> _AIM OF THE EXERCISE_: Instruction for the entries that follow: retype exactly the lines from the line with "swoje firmy dzięki wsparciu Młodych" to the line with "PRZEDSIĘBIORCZOŚCI", both included, and omit all others.

> _MATERIAL SUPPLIED_:
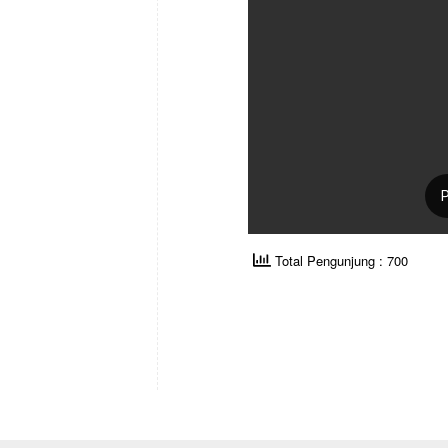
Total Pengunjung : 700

* * *

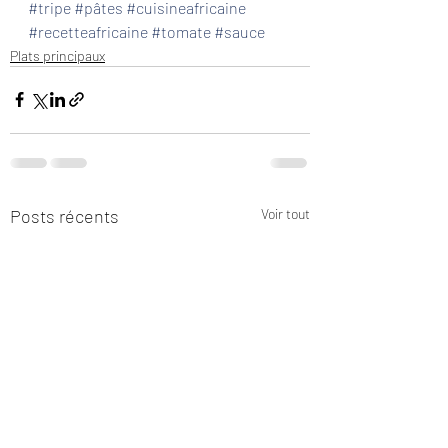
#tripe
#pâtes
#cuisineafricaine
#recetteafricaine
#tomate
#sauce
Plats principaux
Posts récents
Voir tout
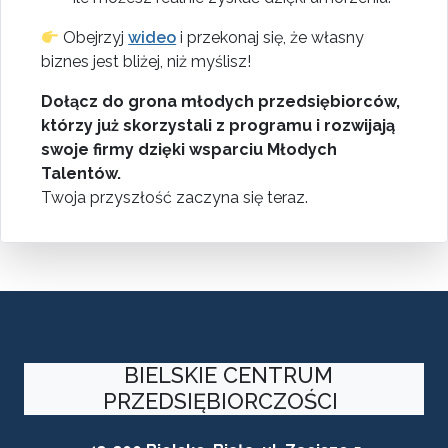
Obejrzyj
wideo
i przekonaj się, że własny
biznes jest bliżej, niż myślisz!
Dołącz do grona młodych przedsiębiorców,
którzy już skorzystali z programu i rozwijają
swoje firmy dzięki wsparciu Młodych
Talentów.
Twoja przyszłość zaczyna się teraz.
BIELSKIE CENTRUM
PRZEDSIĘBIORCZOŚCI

> _REPLY TO THE TASK_:
swoje firmy dzięki wsparciu Młodych
Talentów.
Twoja przyszłość zaczyna się teraz.
BIELSKIE CENTRUM
PRZEDSIĘBIORCZOŚCI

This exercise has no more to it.